■ Task
In the records that follow, skip the pictures and print everything else exactly.

■ Exercise data
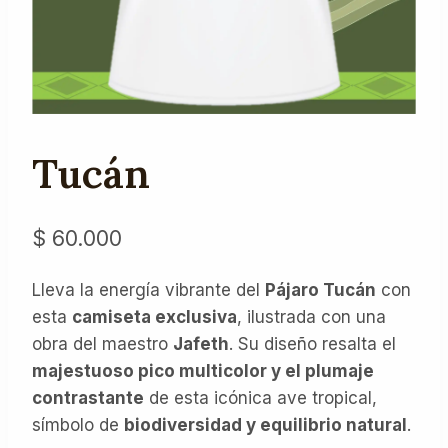
Tucán
$
60.000
Lleva la energía vibrante del
Pájaro Tucán
con
esta
camiseta exclusiva
, ilustrada con una
obra del maestro
Jafeth
. Su diseño resalta el
majestuoso pico multicolor y el plumaje
contrastante
de esta icónica ave tropical,
símbolo de
biodiversidad y equilibrio natural
.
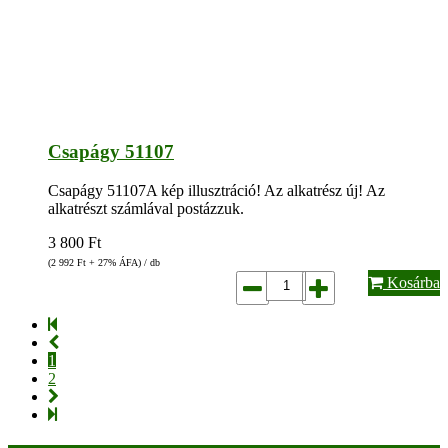
Csapágy 51107
Csapágy 51107A kép illusztráció! Az alkatrész új! Az
alkatrészt számlával postázzuk.
3 800
Ft
(2 992
Ft
+ 27% ÁFA) / db
Kosárba
1
2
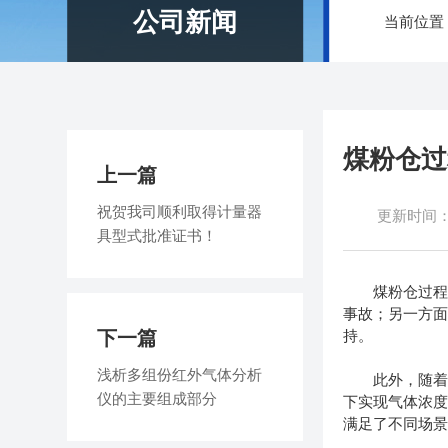
公司新闻
当前位置
煤粉仓过
上一篇
祝贺我司顺利取得计量器
更新时间：20
具型式批准证书！
煤粉仓过程分
事故；另一方
下一篇
持。
浅析多组份红外气体分析
此外，随着现
仪的主要组成部分
下实现气体浓
满足了不同场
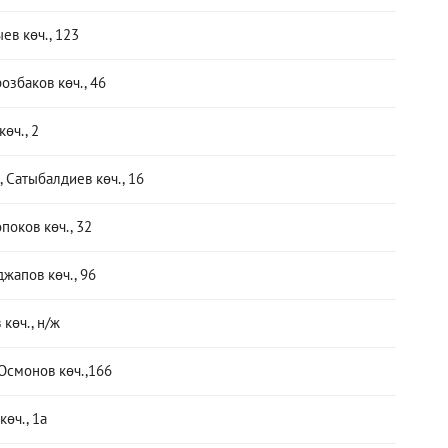
ев көч., 123
озбаков көч., 46
көч., 2
Сатыбалдиев көч., 16
поков көч., 32
джапов көч., 96
көч., н/ж
 Осмонов көч.,166
көч., 1а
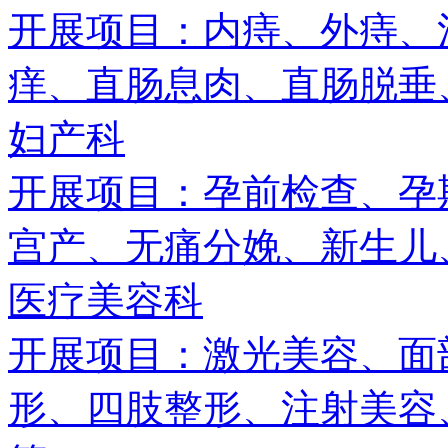
开展项目：内痔、外痔、
痒、直肠息肉、直肠脱垂、
妇产科
开展项目：孕前检查、孕
宫产、无痛分娩、新生儿、
医疗美容科
开展项目：激光美容、面
形、四肢整形、注射美容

■ Written response
Tucán
$
60.000
Lleva la energía vibrante del
Pájaro Tucán
con
esta
camiseta exclusiva
, ilustrada con una
obra del maestro
Jafeth
. Su diseño resalta el
majestuoso pico multicolor y el plumaje
contrastante
de esta icónica ave tropical,
símbolo de
biodiversidad y equilibrio natural
.
Csapágy 51107
Csapágy 51107A kép illusztráció! Az alkatrész új! Az
alkatrészt számlával postázzuk.
3 800
Ft
(2 992
Ft
+ 27% ÁFA) / db
Kosárba
1
2
公司新闻
当前位置
煤粉仓过
上一篇
祝贺我司顺利取得计量器
更新时间：20
具型式批准证书！
煤粉仓过程分
事故；另一方
下一篇
持。
浅析多组份红外气体分析
此外，随着现
仪的主要组成部分
下实现气体浓
满足了不同场
ев көч., 123
озбаков көч., 46
көч., 2
Сатыбалдиев көч., 16
поков көч., 32
джапов көч., 96
көч., н/ж
 Осмонов көч.,166
көч., 1а
开展项目：内痔、外痔、
痒、直肠息肉、直肠脱垂、
妇产科
开展项目：孕前检查、孕
宫产、无痛分娩、新生儿、
医疗美容科
开展项目：激光美容、面
形、四肢整形、注射美容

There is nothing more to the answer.